Find the line containing "6 121 человек." in the entries below. Restate it and each line after it, word for word, up to and including the line containing "специализированная клиника такого".

Material supplied ->
++++++++++++++++++++
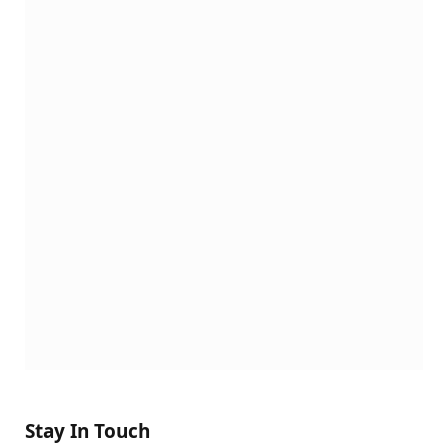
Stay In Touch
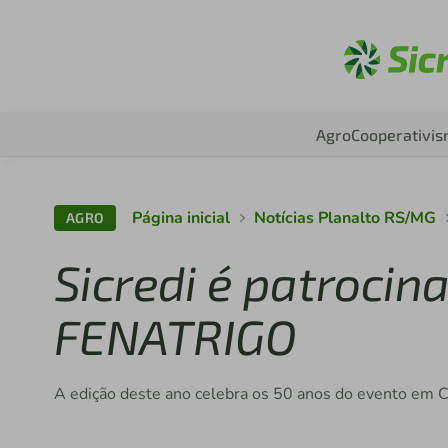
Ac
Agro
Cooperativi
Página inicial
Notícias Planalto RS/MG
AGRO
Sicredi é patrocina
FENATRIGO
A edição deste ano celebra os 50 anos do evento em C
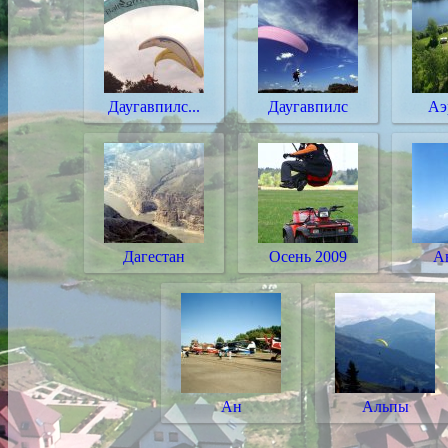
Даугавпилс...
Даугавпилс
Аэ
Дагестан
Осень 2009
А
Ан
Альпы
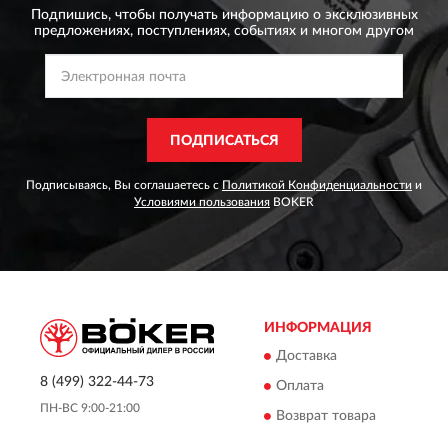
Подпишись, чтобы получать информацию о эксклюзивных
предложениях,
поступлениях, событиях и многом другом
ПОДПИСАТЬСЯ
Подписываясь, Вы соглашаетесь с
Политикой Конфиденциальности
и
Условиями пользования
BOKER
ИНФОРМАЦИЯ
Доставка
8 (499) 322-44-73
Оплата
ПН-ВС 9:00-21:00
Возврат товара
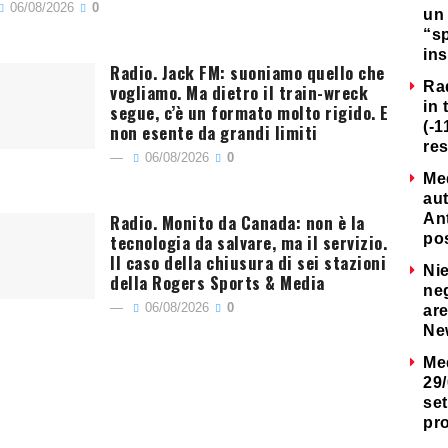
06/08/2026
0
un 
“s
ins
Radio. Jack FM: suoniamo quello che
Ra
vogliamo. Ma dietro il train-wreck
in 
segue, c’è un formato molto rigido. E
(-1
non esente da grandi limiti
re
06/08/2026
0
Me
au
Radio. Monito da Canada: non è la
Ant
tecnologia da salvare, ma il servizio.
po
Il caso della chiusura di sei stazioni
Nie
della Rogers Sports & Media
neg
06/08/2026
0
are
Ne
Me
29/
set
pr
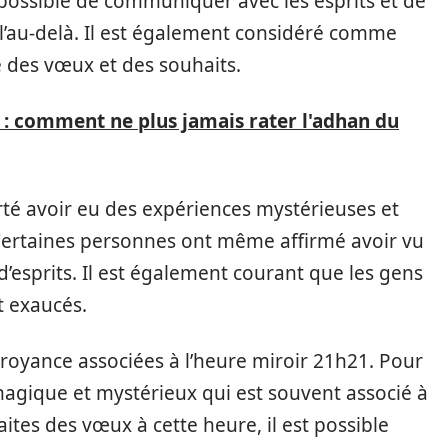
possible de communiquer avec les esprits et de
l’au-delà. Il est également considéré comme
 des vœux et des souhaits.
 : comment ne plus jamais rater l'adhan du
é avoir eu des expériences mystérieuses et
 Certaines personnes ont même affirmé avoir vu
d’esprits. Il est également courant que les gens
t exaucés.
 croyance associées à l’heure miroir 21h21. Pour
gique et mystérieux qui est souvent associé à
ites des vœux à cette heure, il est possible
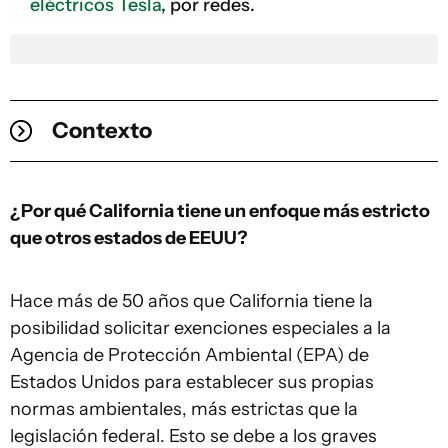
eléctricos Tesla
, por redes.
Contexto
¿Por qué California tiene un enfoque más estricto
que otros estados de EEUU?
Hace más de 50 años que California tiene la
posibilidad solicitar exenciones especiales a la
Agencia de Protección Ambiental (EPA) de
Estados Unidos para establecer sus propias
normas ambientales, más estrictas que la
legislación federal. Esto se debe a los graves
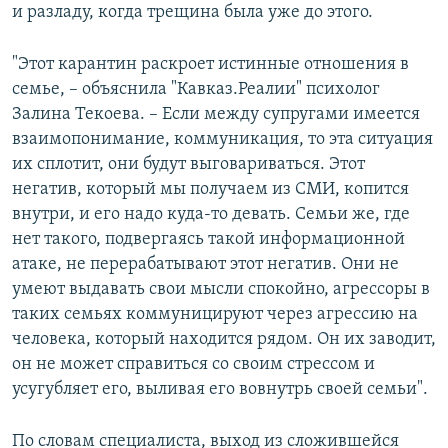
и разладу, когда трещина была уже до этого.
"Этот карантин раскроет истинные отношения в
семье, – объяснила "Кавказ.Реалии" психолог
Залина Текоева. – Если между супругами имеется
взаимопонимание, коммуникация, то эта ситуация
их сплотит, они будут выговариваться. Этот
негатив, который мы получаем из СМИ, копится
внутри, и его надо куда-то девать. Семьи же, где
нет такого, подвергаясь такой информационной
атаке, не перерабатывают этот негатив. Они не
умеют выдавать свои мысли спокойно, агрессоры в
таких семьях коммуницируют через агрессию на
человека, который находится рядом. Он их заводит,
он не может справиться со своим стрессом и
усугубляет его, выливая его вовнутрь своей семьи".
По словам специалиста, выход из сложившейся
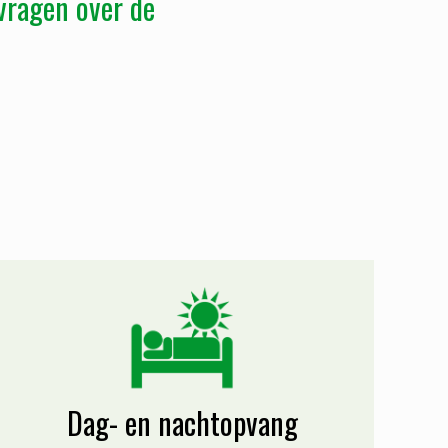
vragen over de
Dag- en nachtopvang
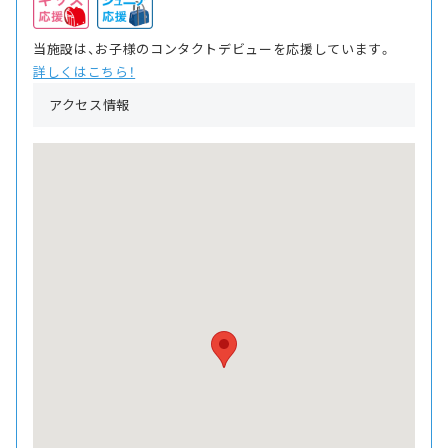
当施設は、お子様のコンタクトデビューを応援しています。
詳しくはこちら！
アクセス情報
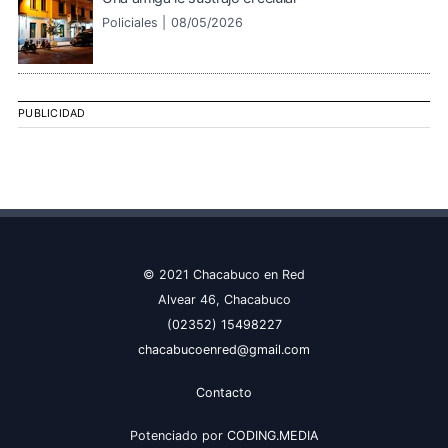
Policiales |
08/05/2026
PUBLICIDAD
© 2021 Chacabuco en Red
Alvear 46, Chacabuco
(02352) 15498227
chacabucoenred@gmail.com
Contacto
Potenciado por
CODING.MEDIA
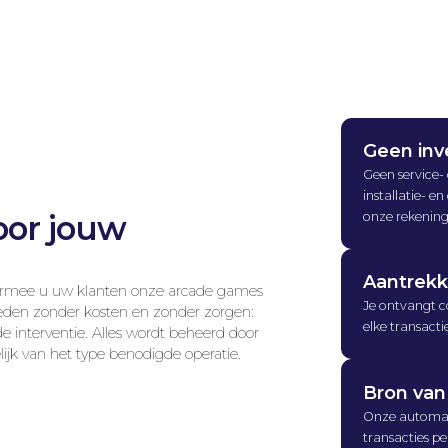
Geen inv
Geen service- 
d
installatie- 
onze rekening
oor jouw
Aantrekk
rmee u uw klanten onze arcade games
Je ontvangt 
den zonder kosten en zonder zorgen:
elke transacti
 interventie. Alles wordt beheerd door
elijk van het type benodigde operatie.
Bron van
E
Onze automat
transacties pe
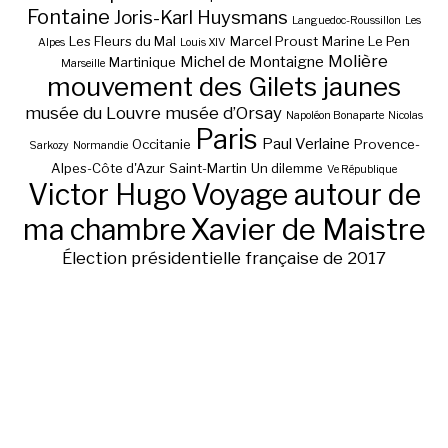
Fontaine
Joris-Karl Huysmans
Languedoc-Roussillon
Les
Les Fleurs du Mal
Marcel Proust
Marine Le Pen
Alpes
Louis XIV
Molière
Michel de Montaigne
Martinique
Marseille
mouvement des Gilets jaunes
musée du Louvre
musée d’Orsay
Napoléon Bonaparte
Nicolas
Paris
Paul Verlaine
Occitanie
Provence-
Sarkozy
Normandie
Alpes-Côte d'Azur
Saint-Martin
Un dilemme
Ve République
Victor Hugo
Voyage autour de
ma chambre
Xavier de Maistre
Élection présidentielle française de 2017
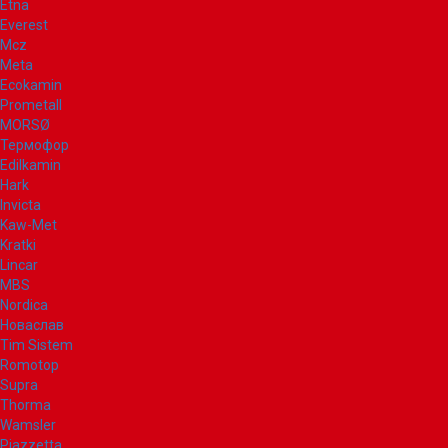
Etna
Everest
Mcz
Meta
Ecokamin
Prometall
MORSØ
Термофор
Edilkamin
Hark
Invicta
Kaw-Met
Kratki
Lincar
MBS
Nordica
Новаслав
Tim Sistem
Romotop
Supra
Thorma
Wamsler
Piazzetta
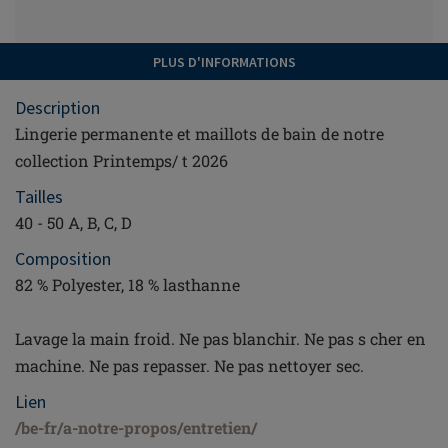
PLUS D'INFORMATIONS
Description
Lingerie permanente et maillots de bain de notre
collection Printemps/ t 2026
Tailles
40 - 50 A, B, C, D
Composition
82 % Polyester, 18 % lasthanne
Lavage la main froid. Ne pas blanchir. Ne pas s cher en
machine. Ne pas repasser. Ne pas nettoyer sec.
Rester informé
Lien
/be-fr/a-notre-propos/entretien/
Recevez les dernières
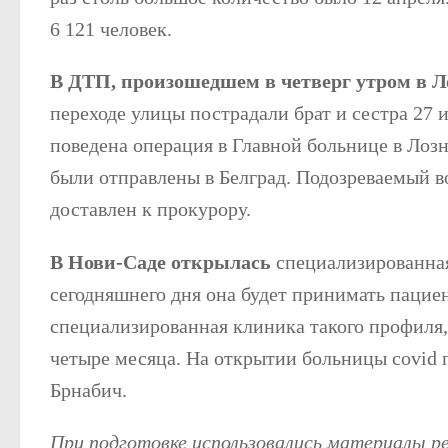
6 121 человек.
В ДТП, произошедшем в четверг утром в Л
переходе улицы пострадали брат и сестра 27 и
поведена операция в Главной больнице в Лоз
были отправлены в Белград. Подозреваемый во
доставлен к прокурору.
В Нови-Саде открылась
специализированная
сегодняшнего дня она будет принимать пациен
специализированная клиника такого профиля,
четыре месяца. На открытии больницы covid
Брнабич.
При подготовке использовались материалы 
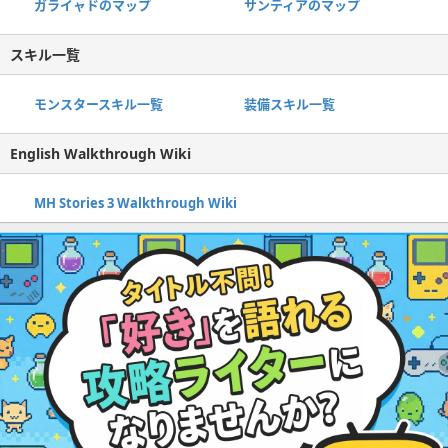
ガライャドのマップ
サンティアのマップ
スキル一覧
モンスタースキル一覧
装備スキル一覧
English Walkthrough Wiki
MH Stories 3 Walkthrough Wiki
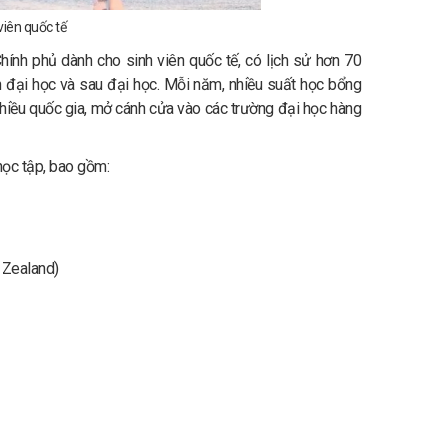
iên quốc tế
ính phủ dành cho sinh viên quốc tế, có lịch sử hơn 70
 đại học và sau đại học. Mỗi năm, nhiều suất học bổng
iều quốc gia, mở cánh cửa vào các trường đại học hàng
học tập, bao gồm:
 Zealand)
++++++++++++++++++++
Answer box ->
6 121 человек.
В ДТП, произошедшем в четверг утром в Л
переходе улицы пострадали брат и сестра 27 и
поведена операция в Главной больнице в Лоз
были отправлены в Белград. Подозреваемый во
доставлен к прокурору.
В Нови-Саде открылась
специализированная
сегодняшнего дня она будет принимать пациен
специализированная клиника такого профиля,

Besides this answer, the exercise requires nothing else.